Правда, условия жизни на Пироговской весной этого года улучшились; его крохотный кабинет, в котором умещался только письменный стол, сильно расширился. Мария Артемьевна Чимишкиан, которая к этому времени уже переехала в Москву, рассказывала нам в августе 1982 г.: «Как-то я зашла к Булгаковым, а Люба говорит: «Ты уже была у Маки?» — «Ну да, я поздоровалась с ним — он сидит у себя за столом...» — «Нет, ты зайди, зайди!» Язашла, смотрю — стена сломана — туда, где до этого другие жили — и комната стала прямо огромной!» Сохранились документы, показывающие, что 1 апреля 1929 г. общая площадь в квартире, арендуемой Булгаковым, увеличилась «на 21,3 кв. саженей =41,74 кв. м». Кабинет, действительно, стал просторным.
В письме Горькому от 28 сентября строка «Никакой готовой работы у меня нет» зачеркнута — быть может, потому, что он вспомнил про оставленный роман или же про то, что как раз теперь пишет некое сочинение, оставшееся, правда, в тот год также незавершенным.
Вернемся еще раз к зиме 1929 года. 28 февраля, на масленицу, в одном из московских домов Булгаковы познакомились с Еленой Сергеевной Шиловской, женой крупного военачальника Е. А. Шиловского. Она стала бывать в их доме, подружилась с Любовью Евгеньевной. Скоро у Булгакова возник тайный роман. В октябре 1968 года Елена Сергеевна рассказывала нам: «Летом 1929 года я уехала лечиться в Ессентуки. Михаил Афанасьевич писал мне туда прекрасные письма, посылал лепестки красных роз; но я должна была уничтожать тогда все эти письма, я не могла их хранить. В одном из писем было сказано: „Я приготовил Вам подарок, достойный Вас..." Когда я вернулась в Москву, он протянул мне эту тетрадку...»

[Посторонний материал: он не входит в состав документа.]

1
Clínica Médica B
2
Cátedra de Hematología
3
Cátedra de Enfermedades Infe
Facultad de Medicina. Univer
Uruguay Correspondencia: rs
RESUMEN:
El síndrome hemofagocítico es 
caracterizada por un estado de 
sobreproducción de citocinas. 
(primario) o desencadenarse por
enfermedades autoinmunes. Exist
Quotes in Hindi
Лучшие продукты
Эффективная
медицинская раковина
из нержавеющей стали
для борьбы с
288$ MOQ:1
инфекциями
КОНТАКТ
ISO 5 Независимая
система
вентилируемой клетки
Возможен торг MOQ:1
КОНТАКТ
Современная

Эта тонкая тетрадь, исписанная почти до конца, уцелела в архиве писателя. На первой странице вверху поставлена дата — «Сентябрь 1929 г.», дальше крупно и красиво выведено: «Тайному Другу». Ниже — несколько вариантов заглавия, как обычно это в рукописях Булгакова: «Дионисовы мастера. Алтарь Диониса. Сцены. «Трагедия машет мантией мишурной».

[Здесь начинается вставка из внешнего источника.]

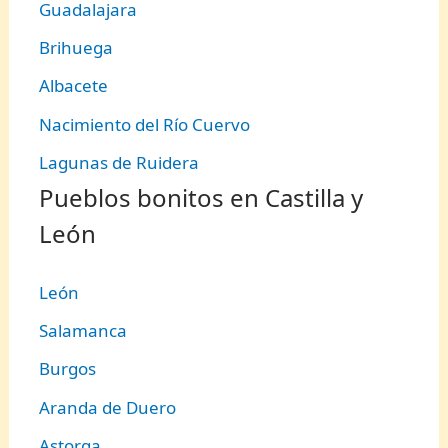
Guadalajara
Brihuega
Albacete
Nacimiento del Río Cuervo
Lagunas de Ruidera
Pueblos bonitos en Castilla y
León
León
Salamanca
Burgos
Aranda de Duero
Astorga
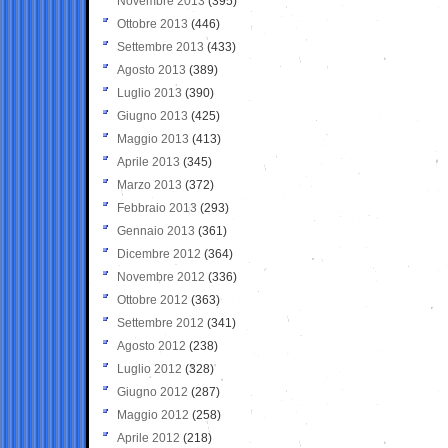
Novembre 2013
(395)
Ottobre 2013
(446)
Settembre 2013
(433)
Agosto 2013
(389)
Luglio 2013
(390)
Giugno 2013
(425)
Maggio 2013
(413)
Aprile 2013
(345)
Marzo 2013
(372)
Febbraio 2013
(293)
Gennaio 2013
(361)
Dicembre 2012
(364)
Novembre 2012
(336)
Ottobre 2012
(363)
Settembre 2012
(341)
Agosto 2012
(238)
Luglio 2012
(328)
Giugno 2012
(287)
Maggio 2012
(258)
Aprile 2012
(218)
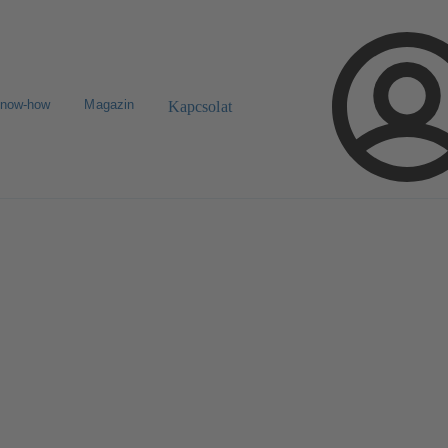
know-how
Magazin
Kapcsolat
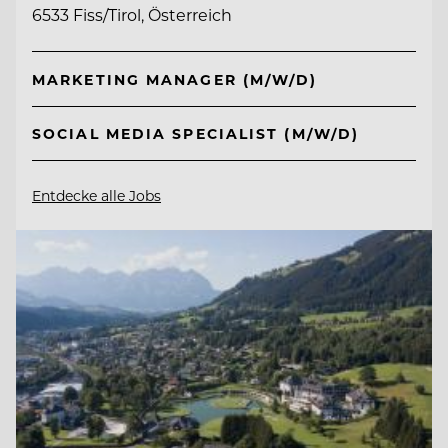
6533 Fiss/Tirol, Österreich
MARKETING MANAGER (M/W/D)
SOCIAL MEDIA SPECIALIST (M/W/D)
Entdecke alle Jobs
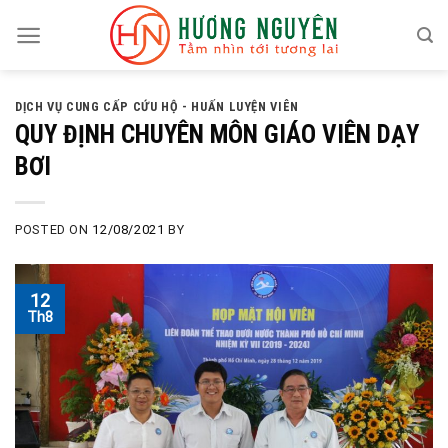
Skip
to
content
DỊCH VỤ CUNG CẤP CỨU HỘ - HUẤN LUYỆN VIÊN
QUY ĐỊNH CHUYÊN MÔN GIÁO VIÊN DẠY
BƠI
POSTED ON
12/08/2021
BY
12
Th8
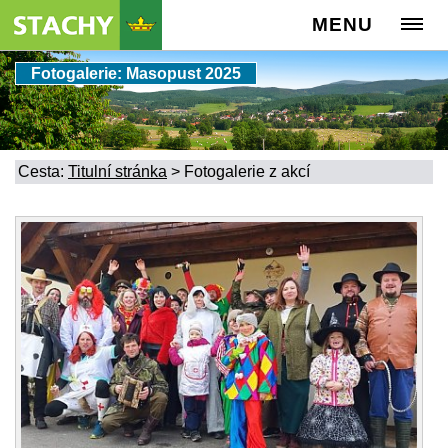
MENU
Fotogalerie: Masopust 2025
Cesta:
Titulní stránka
>
Fotogalerie z akcí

Уже одни эти поиски заглавия показывают, что речь должна была идти о театре. Действительно — перед нами полумемуарное повествование, которое, по-видимому, по замыслу автора должно было подвести итог театральному пятилетию, казавшемуся бесповоротно завершенным. Тетрадочка начиналась словами: «Бесценный друг мой! Итак, Вы настаиваете на том, чтобы я сообщил Вам в год катастрофы, каким образом я сделался драматургом? Скажите только одно — зачем Вам это? И еще: дайте слово, что Вы не отдадите в печать эту тетрадь ранее чем через год...» и тут же исправлено — «даже и после моей смерти». Рассказывалось далее о «доисторических временах» 1921—1925 гг. Так и называлась главка — «Доисторические времена»; автор рукописи сам делил свою московскую жизнь на два периода; вторым был, видимо, театральный — время историческое, время литературной известности, разом оборвавшееся, переиначившееся.
Рассказывалось, как герой этого повествования жил в эти годы в Москве, служил в редакции «одной большой газеты» — сначала в качестве «обработчика», потом фельетониста, о том, как начал он свою печатную карьеру в литературном приложении к берлинской газете «Сочельник», редакция которой имела московское отделение, как написал он роман о недавнем прошлом, как встретился с редактором толстого журнала Рудольфом Рафаиловичем, а затем с издателем Семеном Семеновичем Рвацким, как издатель исчез — вместе с рукописью недопечатанного романа.